LE SPECTRE DE LA VIE

Aujourd’hui nous n’imaginons pas que la vie ait pu se développer en l’absence d’eau liquide. C’est pourquoi, dans l’exploration du système solaire, l’eau nous sert véritablement de guide pour rechercher d’éventuelles manifestations du phénomène biologique, dans notre poursuite de la véritable nature de la vie (hasard ou nécessité ?) et donc de notre place dans l’univers. Or, deux astres voisins seulement semblent posséder ou avoir possédé des étendues d’eau liquide : Mars et Europe, le satellite de Jupiter. On sait que de l’eau a coulé à la surface de Mars, et on se pense que des lacs, et même un vaste océan boréal, ont pu persister à sa surface, comme semblent l’indiquer en particulier les récentes photos de " sédiments " révélées par les scientifiques de Mars Global Surveyor (même si cette interprétation n’est pas la seule possible, cf. l’analyse critique de Gilles Dawidowicz dans la rubrique : " l’image de la semaine "). On a par ailleurs toute raison de penser qu’Europe est recouverte, sous sa carapace de glace, d’un océan global d’une grande profondeur (100 km). Voilà donc deux terrains de prédilection pour notre quête. Si des petits hommes verts n’ont pas eu loisir d’évoluer à partir d’une éclosion supposée de la vie dans ces milieux, au moins peut-on faire l’hypothèse que des micro-organismes auraient pu y proliférer et éventuellement y survivre.

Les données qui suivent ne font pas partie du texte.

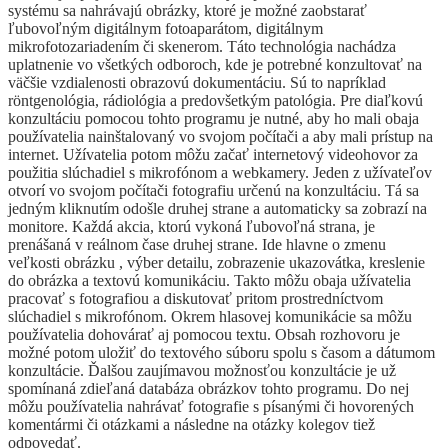
systému sa nahrávajú obrázky, ktoré je možné zaobstarať
ľubovoľným digitálnym fotoaparátom, digitálnym
mikrofotozariadením či skenerom. Táto technológia nachádza
uplatnenie vo všetkých odboroch, kde je potrebné konzultovať na
väčšie vzdialenosti obrazovú dokumentáciu. Sú to napríklad
röntgenológia, rádiológia a predovšetkým patológia. Pre diaľkovú
konzultáciu pomocou tohto programu je nutné, aby ho mali obaja
používatelia nainštalovaný vo svojom počítači a aby mali prístup na
internet. Užívatelia potom môžu začať internetový videohovor za
použitia slúchadiel s mikrofónom a webkamery. Jeden z užívateľov
otvorí vo svojom počítači fotografiu určenú na konzultáciu. Tá sa
jedným kliknutím odošle druhej strane a automaticky sa zobrazí na
monitore. Každá akcia, ktorú vykoná ľubovoľná strana, je
prenášaná v reálnom čase druhej strane. Ide hlavne o zmenu
veľkosti obrázku , výber detailu, zobrazenie ukazovátka, kreslenie
do obrázka a textovú komunikáciu. Takto môžu obaja užívatelia
pracovať s fotografiou a diskutovať pritom prostredníctvom
slúchadiel s mikrofónom. Okrem hlasovej komunikácie sa môžu
používatelia dohovárať aj pomocou textu. Obsah rozhovoru je
možné potom uložiť do textového súboru spolu s časom a dátumom
konzultácie. Ďalšou zaujímavou možnosťou konzultácie je už
spomínaná zdieľaná databáza obrázkov tohto programu. Do nej
môžu používatelia nahrávať fotografie s písanými či hovorených
komentármi či otázkami a následne na otázky kolegov tiež
odpovedať.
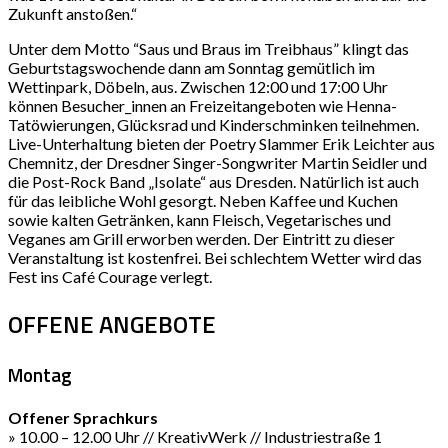
Zukunft anstoßen.“
Unter dem Motto “Saus und Braus im Treibhaus” klingt das
Geburtstagswochende dann am Sonntag gemütlich im
Wettinpark, Döbeln, aus. Zwischen 12:00 und 17:00 Uhr
können Besucher_innen an Freizeitangeboten wie Henna-
Tatöwierungen, Glücksrad und Kinderschminken teilnehmen.
Live-Unterhaltung bieten der Poetry Slammer Erik Leichter aus
Chemnitz, der Dresdner Singer-Songwriter Martin Seidler und
die Post-Rock Band „Isolate“ aus Dresden. Natürlich ist auch
für das leibliche Wohl gesorgt. Neben Kaffee und Kuchen
sowie kalten Getränken, kann Fleisch, Vegetarisches und
Veganes am Grill erworben werden. Der Eintritt zu dieser
Veranstaltung ist kostenfrei. Bei schlechtem Wetter wird das
Fest ins Café Courage verlegt.
OFFENE ANGEBOTE
Montag
Offener Sprachkurs
» 10.00 – 12.00 Uhr // KreativWerk // Industriestraße 1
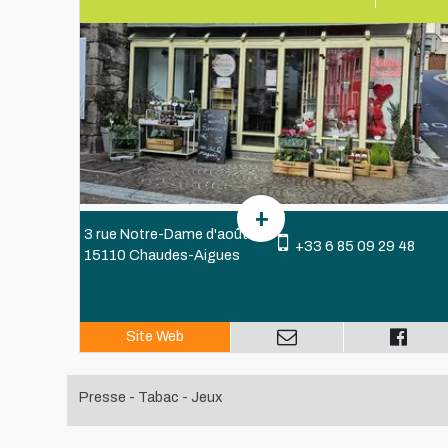
3 rue Notre-Dame d'août
+33 6 85 09 29 48
15110 Chaudes-Aigues
Presse - Tabac - Jeux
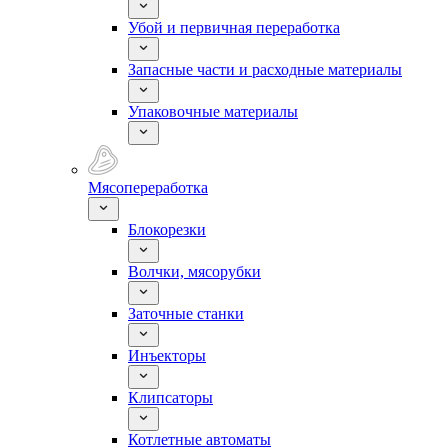
Убой и первичная переработка
Запасные части и расходные материалы
Упаковочные материалы
Мясопереработка
Блокорезки
Волчки, мясорубки
Заточные станки
Инъекторы
Клипсаторы
Котлетные автоматы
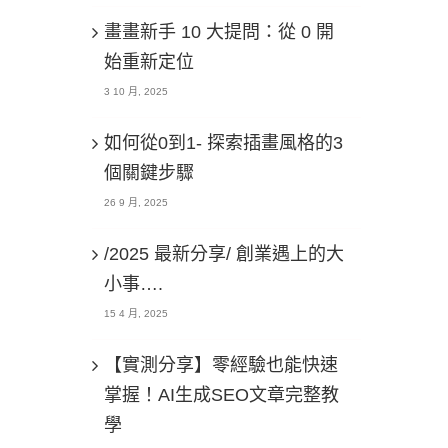
畫畫新手 10 大提問：從 0 開
始重新定位
3 10 月, 2025
如何從0到1- 探索插畫風格的3
個關鍵步驟
26 9 月, 2025
/2025 最新分享/ 創業遇上的大
小事….
15 4 月, 2025
【實測分享】零經驗也能快速
掌握！AI生成SEO文章完整教
學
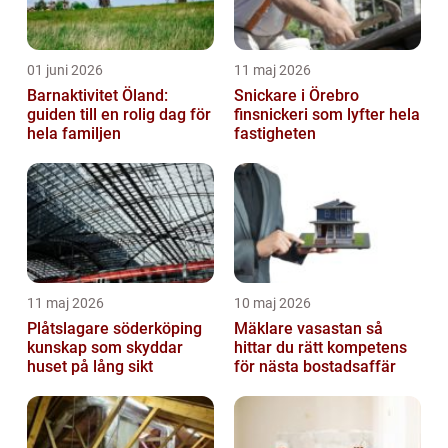
01 juni 2026
11 maj 2026
Barnaktivitet Öland:
Snickare i Örebro
guiden till en rolig dag för
finsnickeri som lyfter hela
hela familjen
fastigheten
11 maj 2026
10 maj 2026
Plåtslagare söderköping
Mäklare vasastan så
kunskap som skyddar
hittar du rätt kompetens
huset på lång sikt
för nästa bostadsaffär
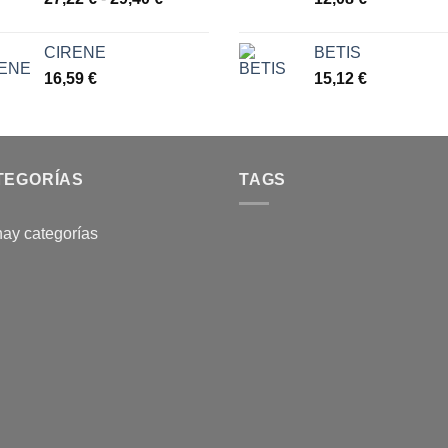
43,05 €
de
hasta
precios:
49,46 €
CIRENE
BETIS
desde
16,59
€
15,12
€
27,22 €
hasta
29,40 €
TEGORÍAS
TAGS
ay categorías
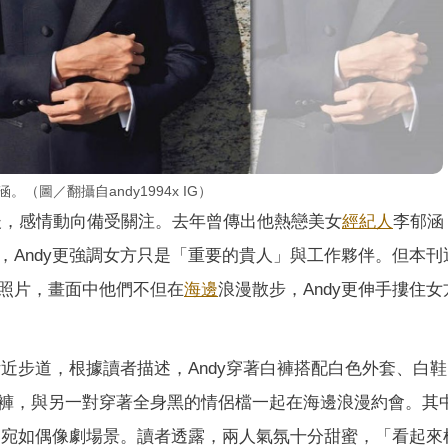
（圖／翻攝自andy1994x IG）
後，感情動向備受關注。去年曾傳出他熱戀美女
經紀人
李郁涵
，Andy更強調女方只是「重要的貴人」與工作夥伴。但本刊
照片，畫面中他們不但在
海邊
浪漫散步，Andy更伸手摟住女
附近步道，根據讀者描述，Andy穿著白褲搭配白色外套、白
褲，與另一對穿著全身黑的情侶檔一起在海邊浪漫約會。其
貼，宛如偶像劇場景。讀者透露，兩人氣氛十分甜蜜，「看起來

Robot explorant l’océan d’Europa (NASA) Bloc de "sédiment "
martiens (MSSS)
Oceanus Borealis (NASA)

Mais comment les détecter, qu’ils soient vivants ou à l’état de fossiles, au voisinage de la surface ou dans des réservoirs enfouis à des kilomètres de profondeur ? Julian A. Hiscox, professeur à l’Université de Reading (Grande-Bretagne), propose une technique assez performante, la spectrographie Raman. Celle-ci est mise en œuvre en illuminant à l’aide d’un laser les échantillons à examiner (ou le milieu liquide) et en observant la composition (le spectre) de la lumière diffusée. Les molécules organiques renvoient un spectre permettant de les identifier (une sorte d’empreinte ou de signature spécifique). C’est un outil d’ailleurs déjà utilisé sur Terre pour identifier des matériaux organiques dans les échantillons géologiques. L’avantage du procédé est qu’il peut a priori fonctionner avec ou sans présence d’eau. Par contre, il s’agira de réduire sérieusement la consommation électrique et la masse des appareils actuels (plusieurs dizaines de kg) si on veut pouvoir les embarquer sur des sondes automatiques destinées à Mars ou à Europa, dans les conditions d’environnement que l’on imagine, sans rapport avec ce qu’ont à supporter des équipements de laboratoire. La durée de vie et la fiabilité d’appareillages aussi délicats constituent aussi des exigences redoutables, que la présence d’astronautes capables de les mettre en œuvre avec un maximum de précaution et d’intelligence et, surtout, de les réparer, permettrait évidemment de relâcher considérablement… (d’après un article de Space News)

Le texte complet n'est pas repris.